» **Excerpted records**

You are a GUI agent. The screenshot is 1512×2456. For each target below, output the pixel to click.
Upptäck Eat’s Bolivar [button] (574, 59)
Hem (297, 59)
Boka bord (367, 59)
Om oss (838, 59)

==

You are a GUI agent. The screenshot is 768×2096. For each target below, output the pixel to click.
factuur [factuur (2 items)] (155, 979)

» **Exercise brief**
Going through the entries above, show each line that contains "output".

» **Response area**
You are a GUI agent. The screenshot is 1512×2456. For each target below, output the pixel to click.
You are a GUI agent. The screenshot is 768×2096. For each target below, output the pixel to click.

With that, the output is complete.